• **Work task**:
The answer is the data repeated in full, with no pictures included.

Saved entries

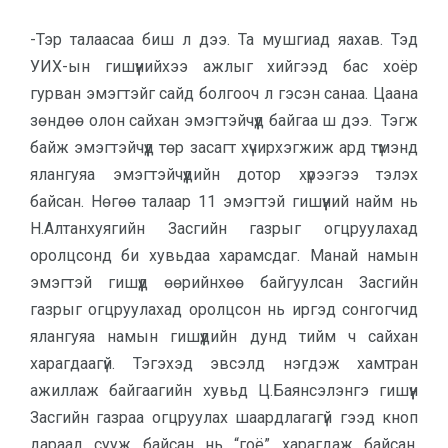
-Тэр талаасаа биш л дээ. Та мушгиад яахав. Тэд
УИХ-ын гишүүнийхээ ажлыг хийгээд бас хоёр
гурван эмэгтэйг сайд болгооч л гэсэн санаа. Цаана
зөндөө олон сайхан эмэгтэйчүүд байгаа ш дээ. Тэгж
байж эмэгтэйчүүд төр засагт хүчирхэгжиж ард түмэнд
ялангуяа эмэгтэйчүүдийн дотор хүрээгээ тэлэх
байсан. Нөгөө талаар 11 эмэгтэй гишүүний найм нь
Н.Алтанхуягийн Засгийн газрыг огцруулахад
оролцсонд би хувьдаа харамсдаг. Манай намын
эмэгтэй гишүүд өөрийнхөө байгуулсан Засгийн
газрыг огцруулахад оролцсон нь иргэд сонгогчид
ялангуяа намын гишүүдийн дунд тийм ч сайхан
харагдаагүй. Тэгэхэд эвсэлд нэгдэж хамтран
ажиллаж байгаагийн хувьд Ц.Баянсэлэнгэ гишүүн
Засгийн газраа огцруулах шаардлагагүй гээд кноп
дараад сууж байсан нь “гоё” харагдаж байсан.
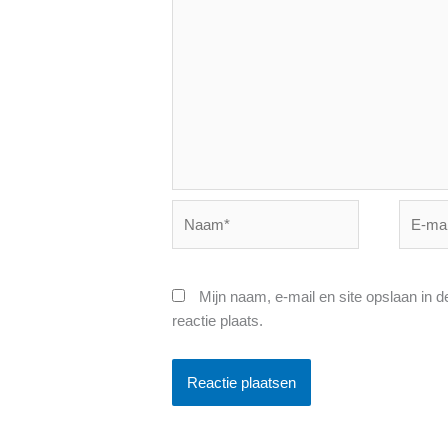
Naam*
E-
mail*
Mijn naam, e-mail en site opslaan in 
reactie plaats.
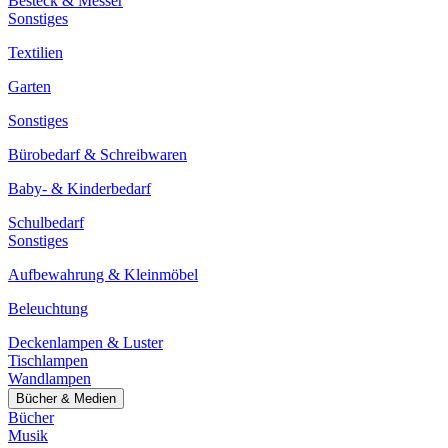
Besteck & Messer
Sonstiges
Textilien
Garten
Sonstiges
Bürobedarf & Schreibwaren
Baby- & Kinderbedarf
Schulbedarf
Sonstiges
Aufbewahrung & Kleinmöbel
Beleuchtung
Deckenlampen & Luster
Tischlampen
Wandlampen
Bücher & Medien
Bücher
Musik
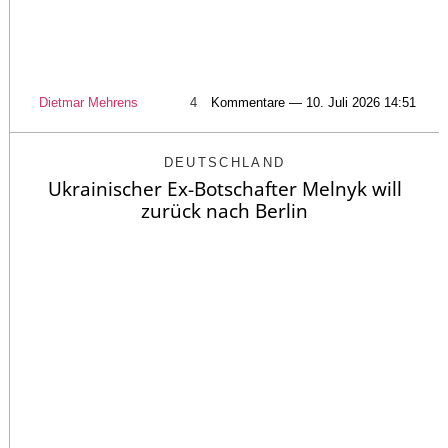
Dietmar Mehrens
4
Kommentare — 10. Juli 2026 14:51
DEUTSCHLAND
Ukrainischer Ex-Botschafter Melnyk will
zurück nach Berlin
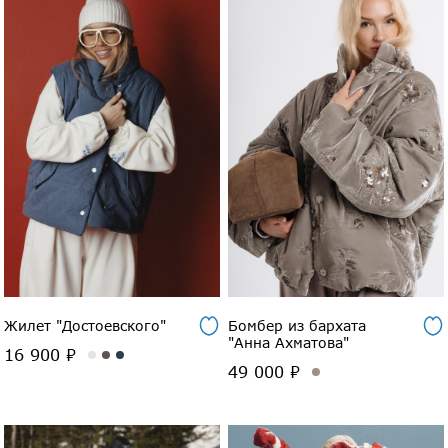
Жилет "Достоевского"
Бомбер из бархата
"Анна Ахматова"
16 900 ₽
49 000 ₽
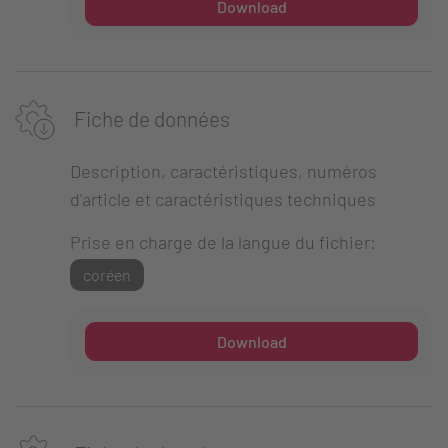
Download
Fiche de données
Description, caractéristiques, numéros
d'article et caractéristiques techniques
Prise en charge de la langue du fichier:
coréen
Download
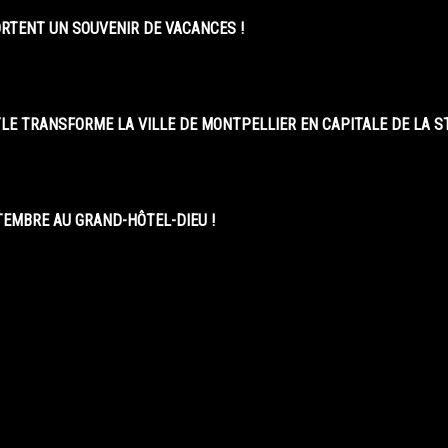
ORTENT UN SOUVENIR DE VACANCES !
LE TRANSFORME LA VILLE DE MONTPELLIER EN CAPITALE DE LA 
EMBRE AU GRAND-HÔTEL-DIEU !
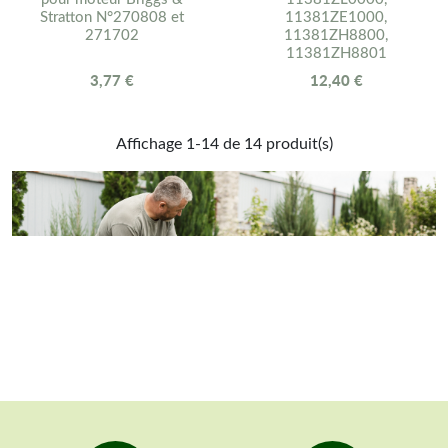
Stratton N°270808 et
11381ZE1000,
271702
11381ZH8800,
11381ZH8801
3,77 €
12,40 €
Affichage 1-14 de 14 produit(s)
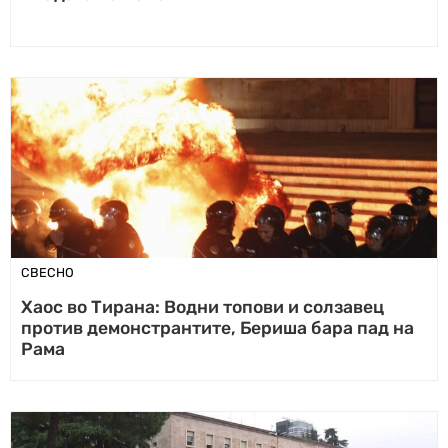
СВЕСНО
Хаос во Тирана: Водни топови и солзавец
против демонстрантите, Бериша бара пад на
Рама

• **Solution**:
-Тэр талаасаа биш л дээ. Та мушгиад яахав. Тэд
УИХ-ын гишүүнийхээ ажлыг хийгээд бас хоёр
гурван эмэгтэйг сайд болгооч л гэсэн санаа. Цаана
зөндөө олон сайхан эмэгтэйчүүд байгаа ш дээ. Тэгж
байж эмэгтэйчүүд төр засагт хүчирхэгжиж ард түмэнд
ялангуяа эмэгтэйчүүдийн дотор хүрээгээ тэлэх
байсан. Нөгөө талаар 11 эмэгтэй гишүүний найм нь
Н.Алтанхуягийн Засгийн газрыг огцруулахад
оролцсонд би хувьдаа харамсдаг. Манай намын
эмэгтэй гишүүд өөрийнхөө байгуулсан Засгийн
газрыг огцруулахад оролцсон нь иргэд сонгогчид
ялангуяа намын гишүүдийн дунд тийм ч сайхан
харагдаагүй. Тэгэхэд эвсэлд нэгдэж хамтран
ажиллаж байгаагийн хувьд Ц.Баянсэлэнгэ гишүүн
Засгийн газраа огцруулах шаардлагагүй гээд кноп
дараад сууж байсан нь “гоё” харагдаж байсан.
Naam*
E-
mail*
Mijn naam, e-mail en site opslaan in 
reactie plaats.
Besteck & Messer
Sonstiges
Textilien
Garten
Sonstiges
Bürobedarf & Schreibwaren
Baby- & Kinderbedarf
Schulbedarf
Sonstiges
Aufbewahrung & Kleinmöbel
Beleuchtung
Deckenlampen & Luster
Tischlampen
Wandlampen
Bücher & Medien
Bücher
Musik
Dietmar Mehrens
4
Kommentare — 10. Juli 2026 14:51
DEUTSCHLAND
Ukrainischer Ex-Botschafter Melnyk will
zurück nach Berlin
Жилет "Достоевского"
Бомбер из бархата
"Анна Ахматова"
16 900 ₽
49 000 ₽
Download
Fiche de données
Description, caractéristiques, numéros
d'article et caractéristiques techniques
Prise en charge de la langue du fichier:
coréen
Download
ORTENT UN SOUVENIR DE VACANCES !
LE TRANSFORME LA VILLE DE MONTPELLIER EN CAPITALE DE LA 
EMBRE AU GRAND-HÔTEL-DIEU !
Stratton N°270808 et
11381ZE1000,
271702
11381ZH8800,
11381ZH8801
3,77 €
12,40 €
Affichage 1-14 de 14 produit(s)
СВЕСНО
Хаос во Тирана: Водни топови и солзавец
против демонстрантите, Бериша бара пад на
Рама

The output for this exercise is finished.